QuperSyncSync Engine

Sync Engine

The QuperSync sync engine orchestrates data movement from Amazon Redshift to PostgreSQL in three phases: Extract, Transform, and Load. The engine is designed to be idempotent — re-running a sync after a failure produces the same result without duplicating data.

Three-Phase Architecture

Phase 1 — Extract

Data is extracted from Redshift using the redshift-connector Python driver (ODBC-based). The extraction query is configurable per sync job:

  • Full extraction: SELECT * FROM source_table — fetches all rows.
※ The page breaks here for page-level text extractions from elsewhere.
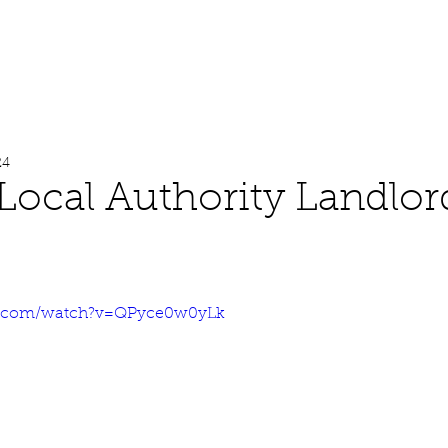
About
Work
Media
24
Local Authority Landlor
e.com/watch?v=QPyce0w0yLk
Used for initial loads or tables where incremental sync is not supported.
  • Incremental extraction: Adds a WHERE clause filtering by a watermark column (typically updated_at or created_at): WHERE updated_at > last_sync_time. Only new or modified rows are fetched.

Results are fetched in batches using cursor.fetchmany(batch_size) rather than loading all rows into memory at once. This bounds memory usage regardless of table size.

Phase 2 — Transform

Each row dict from Redshift is mapped to a domain Entity object. The transformation layer handles:

  • Type mapping: Redshift types are converted to Python native types (VARCHAR → str, NUMERIC → float, TIMESTAMP → datetime, etc.)
  • NULL coercion: NULL values from Redshift are preserved as Python None and propagated to PostgreSQL as SQL NULL
  • Business rules: Entity constructors validate required fields and apply any business-specific transformations (e.g., currency normalization, date truncation)

Phase 3 — Load

Entities are written to PostgreSQL using an upsert pattern:

INSERT INTO target_table (col1, col2, ...) VALUES (%s, %s, ...) ON CONFLICT (primary_key) DO UPDATE SET col1 = EXCLUDED.col1, col2 = EXCLUDED.col2, ...
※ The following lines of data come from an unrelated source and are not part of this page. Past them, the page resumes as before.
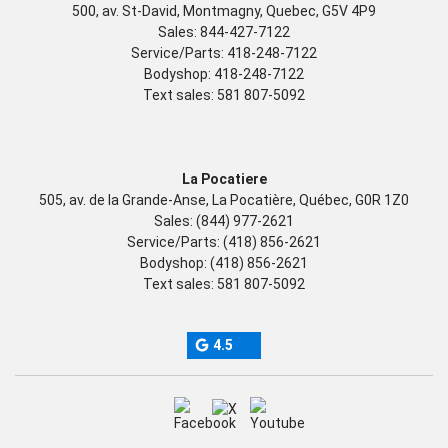
500, av. St-David, Montmagny, Quebec, G5V 4P9
Sales:
844-427-7122
Service/Parts:
418-248-7122
Bodyshop:
418-248-7122
Text sales:
581 807-5092
La Pocatiere
505, av. de la Grande-Anse, La Pocatière, Québec, G0R 1Z0
Sales:
(844) 977-2621
Service/Parts:
(418) 856-2621
Bodyshop:
(418) 856-2621
Text sales:
581 807-5092
4.5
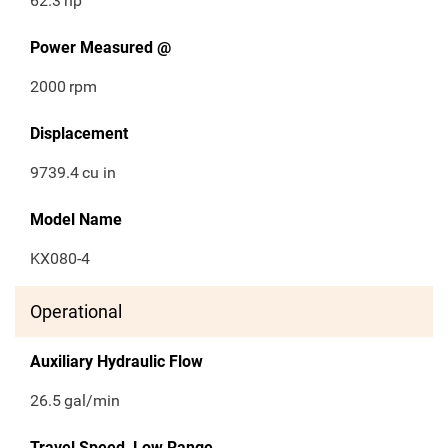
62.3
hp
Power Measured @
2000
rpm
Displacement
9739.4
cu in
Model Name
KX080-4
Operational
Auxiliary Hydraulic Flow
26.5
gal/min
Travel Speed, Low Range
This is idempotent: running the same load twice produces one row in the target table, not two. If the row already exists, it is updated with the latest values.

Performance Configuration

ParameterDefaultDescription
batch_size1,000 rowsNumber of rows fetched from Redshift and inserted to PostgreSQL per batch
commit_per_batchtrueEach batch is committed as its own transaction. Failed batches roll back without affecting previously committed batches.
max_retries3Number of retry attempts for a failed batch before marking the sync job as failed

Error Handling

Errors during a batch do not abort the entire sync. The engine:

  1. Rolls back the failed batch transaction
  2. Logs the error with the batch offset
  3. Retries up to max_retries times with exponential backoff
  4. If all retries fail, records the failure in the qupersync_state table and advances to the next batch
  5. The watermark is only updated after a fully successful sync — a partial failure will re-process failed rows on the next scheduled run

Idempotency Guarantee

Because the load phase uses ON CONFLICT DO UPDATE, re-running a sync after a partial failure is always safe. Previously-synced rows will be updated (no-op if unchanged), and only the failed rows will be newly inserted. There is no risk of duplicate data in the target PostgreSQL tables.